I then work on each section separately until I get it right. Sometimes, I end up with a solution that works, but is rather complex. So, I then see if there are ways to simplify it. When creating this solution for you, I first gathered the words into a multidimensional array, which involved a complex loop to access the individual words. It worked, but I thought there must be a simpler way of gathering the words into a simple array in the first place. It took a couple of attempts before I hit on array_merge(). Initially, I used array_push(), but that still created a multidimensional array.

One very important technique is to use echo or print_r() to examine the results of a function or loop. It helps enormously if you can see the results of each stage of the operation.

The rest simply comes down to a lot of reading. When I first started doing PHP, I bought "Programming PHP" by Rasmus Lerdorf and Kevin Tatroe.
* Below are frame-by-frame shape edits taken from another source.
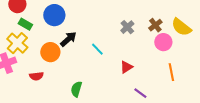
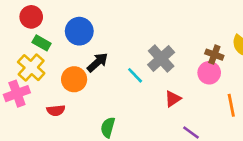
brown cross: (155, 25) -> (214, 55), moved, turned -32
gray cross: (127, 27) -> (161, 58), moved, size x1.5
pink circle: (163, 42) -> (209, 73), moved

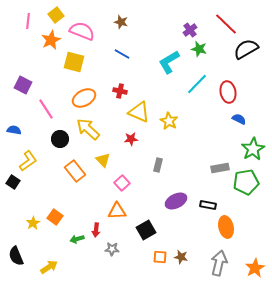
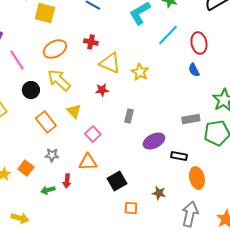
blue semicircle: (239, 119) -> (194, 70), moved, turned -144
purple ellipse: (176, 201) -> (154, 141), moved
gray star: (112, 249) -> (52, 155), moved
brown star: (181, 257) -> (159, 193), moved
yellow arrow: (49, 267) -> (20, 218), turned 48

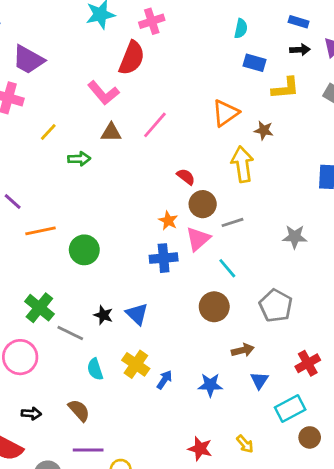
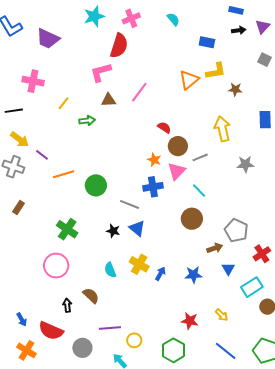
cyan semicircle: (241, 29) -> (173, 19), moved, turned -48
purple trapezoid: (28, 60) -> (48, 39), moved
yellow L-shape: (285, 88) -> (216, 71), moved
pink L-shape: (103, 93) -> (101, 72), turned 120
brown star: (264, 130) -> (235, 89), moved
yellow arrow: (242, 164) -> (222, 129), moved
gray pentagon: (276, 306) -> (236, 230), moved
gray line: (70, 333) -> (129, 204), moved
brown semicircle: (79, 410) -> (91, 296), moved
black arrow: (31, 414) -> (67, 305), turned -96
It's not an easy book to sit down and read from cover to cover, because it's rather like a grammar book. However, I did read the first half of the book to get an overview of the core features of the language. Since then, I keep it close at hand. It's one of the most heavily-thumbed and dog-eared books in my collection. You don't even need a copy of the book. If you go through the Strings and Arrays sections of the PHP online manual, you will learn a huge amount of useful material. I don't keep everything in my head, but I usually know where to look up details of the function I'll need.

Keep at it. You'll get there in the end.